En Junín o en
Tapalqué refieren la historia. Un chico desapareció después de un
malón; se dijo que lo habían robado los indios. Sus padres lo
buscaron inútilmente; al cabo de los años, un soldado que venía de
tierra adentro les habló de un indio de ojos celestes que bien podía
ser su hijo. Dieron al fin con él (la crónica ha perdido las
circunstancias y no quiero inventar lo que no sé) y creyeron
reconocerlo. El hombre, trabajado por el desierto y por la vida
bárbara, ya no sabía oír las palabras de la lengua natal, pero se
dejó conducir, indiferente y dócil, hasta la casa. Ahí se detuvo,
tal vez porque los otros se detuvieron. Miró la puerta, como sin
entenderla. De pronto bajó la cabeza, gritó, atravesó corriendo el
zaguán y los dos largos patios y se metió en la cocina. Sin
vacilar, hundió el brazo en la ennegrecida campana y sacó el
cuchillito de mango de asta que había escondido ahí, cuando chico.

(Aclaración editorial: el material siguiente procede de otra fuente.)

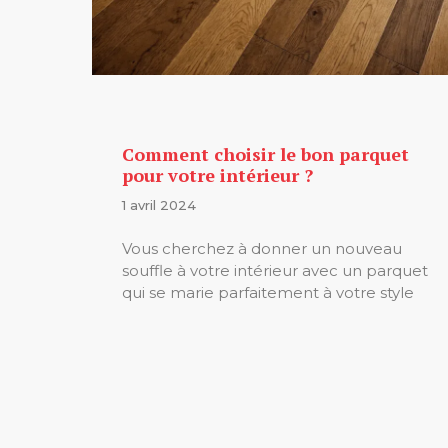
Comment choisir le bon parquet
pour votre intérieur ?
1 avril 2024
Vous cherchez à donner un nouveau
souffle à votre intérieur avec un parquet
qui se marie parfaitement à votre style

Los ojos le brillaron de alegría y los padres lloraron porque habían
encontrado al hijo.
Acaso
a este recuerdo siguieron otros, pero el indio no podía vivir entre
paredes y un día fue a buscar su desierto. Yo querría saber qué
sintió en aquel instante de vértigo en que el pasado y el presente
se confundieron; yo querría saber si el hijo perdido renació y
murió en aquel éxtasis o si alcanzó a reconocer, siquiera como una
criatura o un perro, los padres y la casa.